Additional Skills and Experiences
While your lack of work experience can appear detrimental to your job search prospects, there are ways to improve a resume with little experience. You will first need to identify areas where you have strong credentials and experience in. This can include personal projects or work done on a pro-bono basis.
An excellent example is if you’ve started a website or developed an app. Although the work may have been done in your personal time, it is a skill that you had developed and worked on, and one that may be useful and valuable to a future employer.
In addition, look to see what school projects you worked on that may be of value to an employer. Completing a school project, which helped you gain actionable skills and expertise, is a great way to gain additional experience on your resume.
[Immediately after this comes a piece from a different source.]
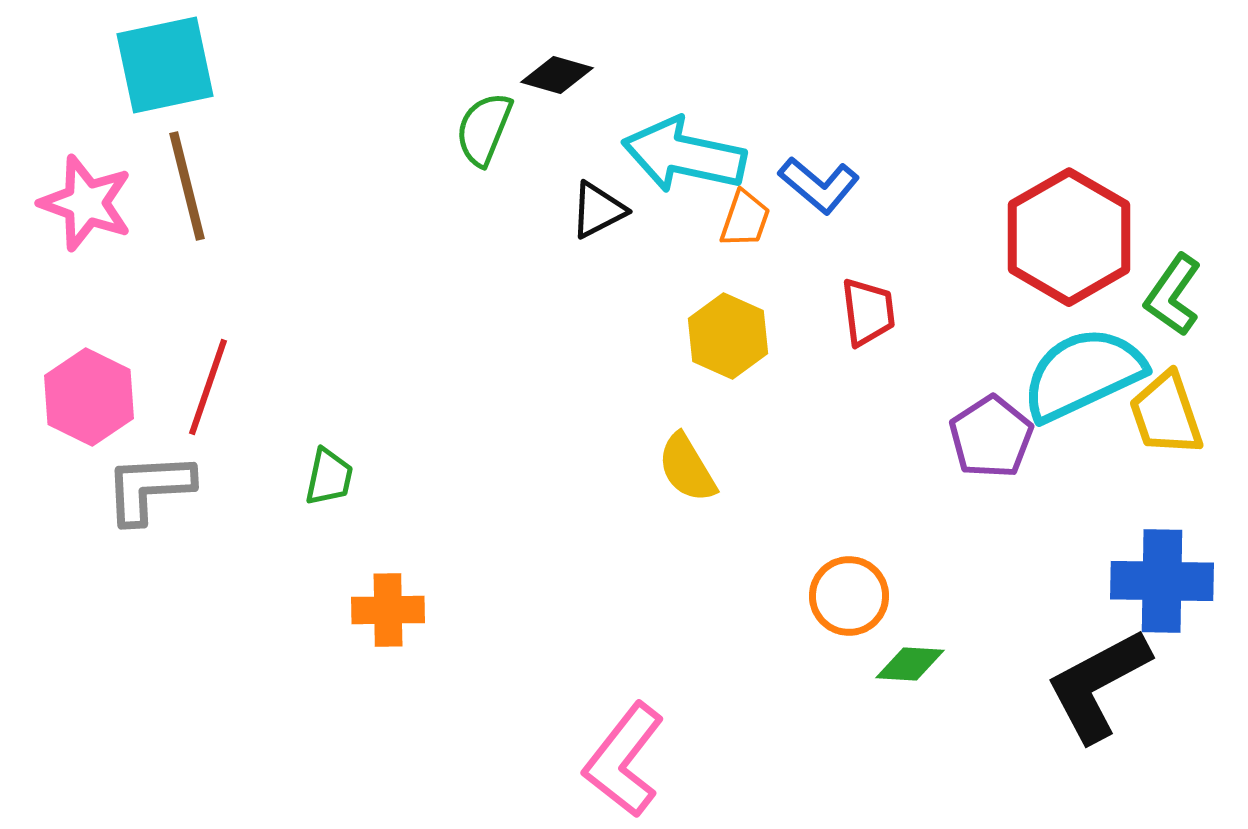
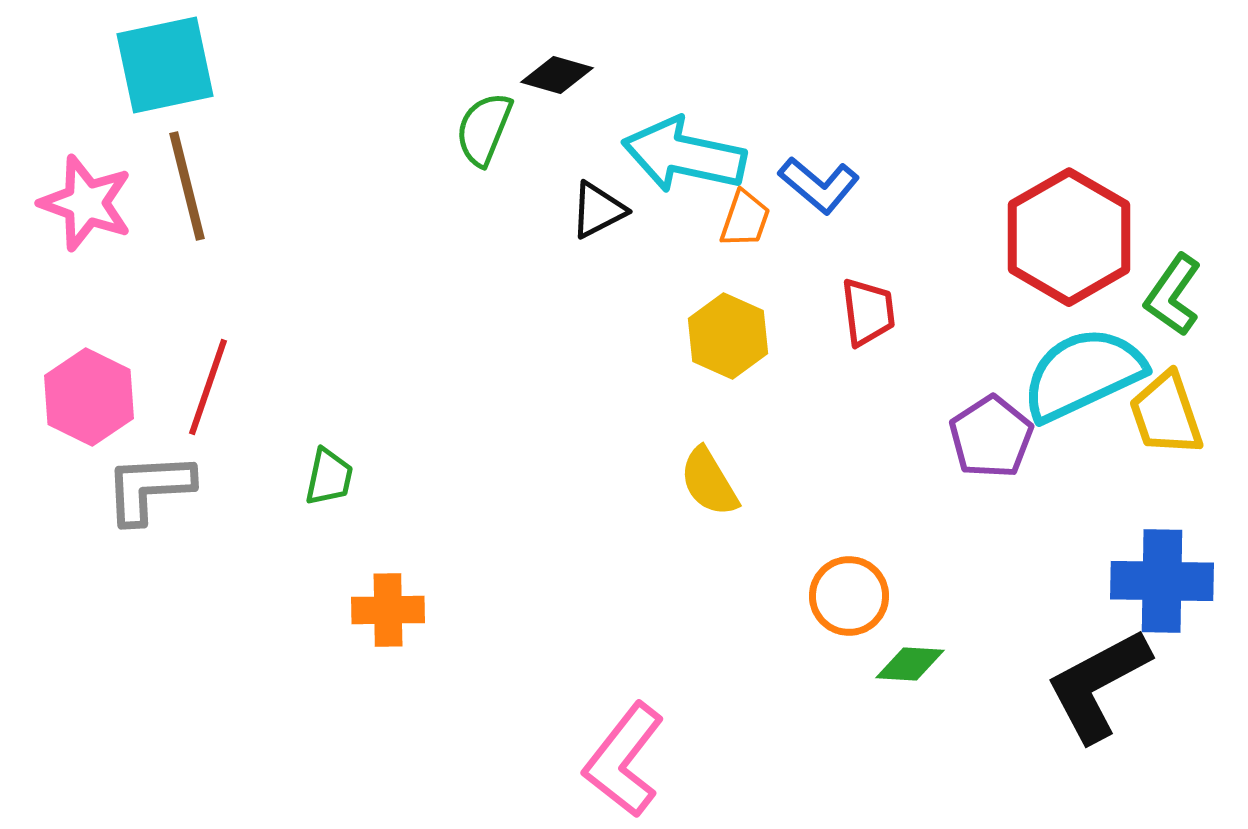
yellow semicircle: moved 22 px right, 14 px down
An additional form of experience that should be sought after while in school are internships. Internships are important as they have largely replaced the experience typically gained from an entry level position. They are also a great way to create and build connections with colleagues, who may be able to assist you in your job search in the future.
Lastly, if you seem to be lacking experience on your resume, you can look to volunteering opportunities to help. Many non-profit and charitable organizations are always looking for additional volunteers and help. By volunteering at one of those organizations, you’ll be able to wear many different hats and learn about the mechanics of running a non-profit. You can find a list of non-profits and charitable organizations looking for volunteers here.
Although gaining proper experience to place on your resume can be frustrating, there are still ways to go about emphasizing your experience and skills without. Take a look at some of your recent work, accomplishments, and achievements and assess if any of those would be a valuable skill that an employer would be looking for.
Although it may not be an exact match, many employers are looking for a broad range of skillsets amongst their employees. They are looking for candidates who can bring about differing capabilities, expertise, and knowhow to help them better manage and assess future threats.
If you feel that none of your recent experiences or skills would qualify for a placement on your resume, then look to volunteer or pro-bono work. This can help you to gain real world experience and to build connections with your local community. You’ll learn about their processes and be able to implement your experiences onto your resume.